Fig. 7 shows the variation of vehicle winners due to the different number of MEC servers. As shown in the figure, with the increase of MEC servers, the number of winning vehicles also increases. Set the request vehicles L=20 and the number of MEC servers M=10. With the increase in the number of edge servers, the available system utility values show an upward trend. Among them, the GBMTS decision is better than the lowest delay multi-hop task scheduling decision and the highest bid multi-hop task scheduling decision. The CHGO algorithm only selects the optimal delay, ignoring the service to most vehicles. The HBMTS algorithm only considers the bidding of vehicles and chooses to ignore the vehicles that do not meet the bidding because the number of services is less than GBMTS.

Fig. 7. Number of winning vehicles vs. MEC servers with different algorithms

Fig. 8 shows that when the number of requesting vehicles changes and the MEC server is fixed at M=10, the system utility values obtained by using different decisions are also different. With the increase in the number of requesting vehicles, the system utility values are increasing all the time. The decision proposed in this paper increases the fastest, and the system utility values obtained are also the most. When the number of requesting vehicles reaches 20, the system utility values obtained by using different multi-hop task scheduling decisions are the same, due to the limited capacity of resources, the system utility value increases slowly compared with before. However, after the number of vehicles reaches 20, the system utility value of the proposed decision also increases faster than the other two decisions. This is because the proposed decision can find the optimal node to serve the vehicles and realize the optimal allocation of resources under the condition of limited resources.

Fig. 8. System utility vs.

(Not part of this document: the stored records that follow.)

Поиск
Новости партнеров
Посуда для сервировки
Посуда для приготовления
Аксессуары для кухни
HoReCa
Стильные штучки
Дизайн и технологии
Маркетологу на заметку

Number of requesting vehicles with different algorithms.

Fig. 9 shows that when L=30, the average delay of all algorithms decreases as the number of MEC server increases, and HBMTS always has the largest delay for all scenes. Moreover, when the number of MEC servers is small (<4 in our simulations), CHGO has the smallest delay, but as it increases, GBMTS gets the smallest delay. This is because the matching mechanism of GBMTS can make use of the resources of MEC servers more effectively under the restriction of task deadlines.

Fig. 9. Average Delay vs. MEC servers with different algorithms.

Fig. 10 shows that when M=5, the average delay of all algorithms increases as the number of requesting vehicles increases, and HBMTS has the largest delay for all scenes. Moreover, when the number of requesting vehicles is more than 14, GBMTS gets the smallest delay for it can achieve more effective offloading decisions by considering the delay and available resources of MEC servers. This is further illustrated that GBMTS is more effective in an actual VEC network.

Fig. 10. Average Delay vs. Number of requesting vehicles with different algorithms.

5. Conclusion

In this paper, we consider the problem of scheduling tasks for time-sensitive vehicle users by auction mechanism and then allocating resources by multi-hop MEC matching the optimal MEC server so as to avoid overwork and waste of resources in any one MEC. This paper puts forward a kind of general applicable to large-scale car side end two-stage cluster at the edge of the network structure model. Within the cluster will task scheduling with MEC server model matching problem into multiple knapsack restrictions on a weighted binary map-matching problem, the GBMTS decision is proposed to solve the matching problem to achieve the rational allocation of resources, And the task scheduling path is planned to realize multi-hop offloading of the task. The simulation results show that the GBMTS decision can increase the number of serviced vehicles in the edge computing network of vehicle linkage and maximize the system utility under the condition of satisfying the time delay and capacity constraints.